Challenge@AAAI2024 | AnomalyFactory@ECCVW2024 | 🆕 AnomalyHybrid@CVPRW2025
We propose a solution (3rd place 👑 nessaea1obrinus) for Butterfly Hybrid Detection Challenge based on the AnomalyFactory that is an unsupervised anomaly generation framework. The Butterfly Hybrid Detection Challenge provides a training set consisting of 1,991 non-hybrid and 91 hybrid images and a butterfly_anomaly_train.csv file that reveals the subspecies ID of all images. Based on the challenge training set, we train two generative models, AF4hybrid and AF4nonhybrid, to generate 8,874 hybrid and 1,991 non-hybrid images respectively. With the challenge training set and generated images, totally 12,974 images, we use DINOV2 to extract the representative features and further train a sgd classifier sgd_clf.pkl and a linear classifier clf1024.pth. The final result combines the predictions of these two classifiers.
Refer to the challenge samples, this repository provides training and testing resource both for the butterfly hybrid detection (HybridDetection) and generation (AnomalyFactory). Our submission for the challenge is dino2B_contestAF_1024linear2cls. Note: The HybridDetection is independent from the AnomalyFactory that is provided for reproducing the image generative models.
AF4ButterflyHybridDetection
├── HybridDetection
│ ├── requirements.txt
│ ├── submission
│ │ └──dino2B_contestAF_1024linear2cls
│ │ ├── ImageSamples
│ │ │ ├── CAM016049.jpg
│ │ │ └── 15N016.jpg
│ │ ├── ingestion.py
│ │ ├── metadata
│ │ ├── model.py
│ │ └── requirements.txt
│ └── train
│ ├── classifier.py
│ ├── data_utils.py
│ ├── dataset.py
│ ├── evaluation.py
│ ├── classifier.py
│ ├── model_utils.py
│ └── training.py
│
├── AnomalyFactory/...
├── Models
│ ├── classifiers
│ └── AFgenerators
│ ├── AF4nonhybrid
│ └── AF4hybrid
└── Datasets
├── Images4TrainClassifier
├── Images4TrainAFnonhybrid
└── Images4TrainAFhybrid
- Download trained sgd classifier sgd_clf.pkl and linear classifier clf1024.pth from https://drive.google.com/file/d/1Un188eNc8Nit644ZAzcOYwUoA3Dfh1TE/view?usp=drive_link.
- Put the downloaded sgd_clf.pkl and clf1024.pth into path: Models/classifiers/
- Run testing images with the classifiers.
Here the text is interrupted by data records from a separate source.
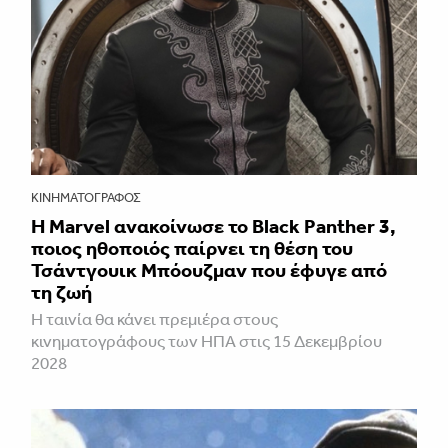
ΚΙΝΗΜΑΤΟΓΡΆΦΟΣ
Η Marvel ανακοίνωσε το Black Panther 3,
ποιος ηθοποιός παίρνει τη θέση του
Τσάντγουικ Μπόουζμαν που έφυγε από
τη ζωή
Η ταινία θα κάνει πρεμιέρα στους
κινηματογράφους των ΗΠΑ στις 15 Δεκεμβρίου
2028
Note: For quick test, the default pathes are set as input_dir = ImageSamples/ and output_dir = './' . Please modify them in ingestion.py if needed.
cd HybridDetection\submission\dino2B_contestAF_1024linear2cls
python ingestion.py
- Output: predictions.txt
- Download training data (Images4TrainClassifier) from https://drive.google.com/file/d/1MLIP8gbKVm_A0a5HTowBvfzsuRk7j37u/view?usp=drive_link. Images4TrainClassifier consists of original challenge images and the images(filename:AF_parent1_parent2_*.png) generated by AnomalyFactory.
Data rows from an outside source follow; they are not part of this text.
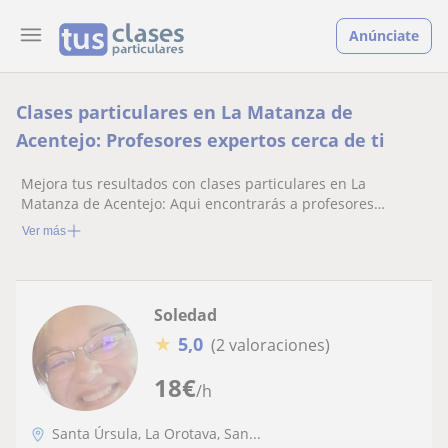
Anúnciate
Clases particulares en La Matanza de
Acentejo: Profesores expertos cerca de ti
Mejora tus resultados con clases particulares en La
Matanza de Acentejo: Aqui encontrarás a profesores
especializados listos para ayudarte.
Ver más
Soledad
★
5,0
(2 valoraciones)
18
€
/h
Santa Úrsula, La Orotava, San...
The structure of downloaded folder is shown below.
Images4TrainClassifier
├── Images
│ ├── hybrid/...
│ └── non-hybrid/...
└── Lists
└── butterfly_anomaly_AF.csv
- Put the downloaded Images4TrainClassifier into path: Datasets/
- Run training classifiers.
cd HybridDetection\train
python training.py
Note: The sgd classifier and linear classifier will be trained successively. The default setting in training.py is shown below.
ROOT_DATA_DIR = Path("../../Datasets/Images4TrainClassifier")
CSV_DIR = Path("../../Datasets/Images4TrainClassifier")
DATA_FILE = CSV_DIR / "List" / "butterfly_anomaly_AF.csv"
IMG_DIR = ROOT_DATA_DIR / "Images"
CLF_SAVE_DIR = Path("../submission/dino2B_contestAF_1024linear2cls")
CTN_SAVE_DIR = Path("../submission/dino2B_contestAF_1024linear2cls")
- Download hybrid generative model from AF4hybrid. Download non-hybrid generative model from AF4nonhybrid.
- Put the downloaded generators into path: Models/AFgenerators/
The structure of downloaded folder is shown below.
Models
│
├── AFgenerators
│ ├── AF4nonhybrid
│ │ ├── latest_net_G.pth
│ │ └── latest_net_D.pth
│ └── AF4hybrid
│ ├── latest_net_G.pth
│ └── latest_net_D.pth
│
└── classifiers
├── clf1024.pth
└── sgd_clf.pkl
- Download data (Images4TrainAFnonhybrid) for testing from https://drive.google.com/file/d/1Fk41aXh9n02roX57ynnUip069Hc3amWv/view?usp=drive_link.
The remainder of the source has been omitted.